Exactly the lines from the one containing "Through an investment" through the end of the data below are to be reproduced, and nothing besides them.
· · ·
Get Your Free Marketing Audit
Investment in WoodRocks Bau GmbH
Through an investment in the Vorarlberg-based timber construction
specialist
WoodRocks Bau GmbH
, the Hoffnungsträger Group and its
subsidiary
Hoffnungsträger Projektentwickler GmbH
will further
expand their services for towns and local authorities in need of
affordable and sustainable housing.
· · ·
» RESULT OF THIS TASK:
Through an investment in the Vorarlberg-based timber construction
specialist
WoodRocks Bau GmbH
, the Hoffnungsträger Group and its
subsidiary
Hoffnungsträger Projektentwickler GmbH
will further
expand their services for towns and local authorities in need of
affordable and sustainable housing.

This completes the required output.